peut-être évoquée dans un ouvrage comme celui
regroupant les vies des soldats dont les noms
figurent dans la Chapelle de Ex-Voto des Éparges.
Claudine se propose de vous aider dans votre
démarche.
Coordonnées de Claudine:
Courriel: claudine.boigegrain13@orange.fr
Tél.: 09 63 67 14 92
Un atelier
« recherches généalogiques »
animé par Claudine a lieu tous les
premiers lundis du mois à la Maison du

□ □ □ □ □ □ □

:: TASK ::
Set down exactly the lines of the material above from the one with "Claudine se propose de vous aider dans votre" through the end. Include both ends and nothing else.

:: RESPONSE TO THE TASK ::
Claudine se propose de vous aider dans votre
démarche.
Coordonnées de Claudine:
Courriel: claudine.boigegrain13@orange.fr
Tél.: 09 63 67 14 92
Un atelier
« recherches généalogiques »
animé par Claudine a lieu tous les
premiers lundis du mois à la Maison du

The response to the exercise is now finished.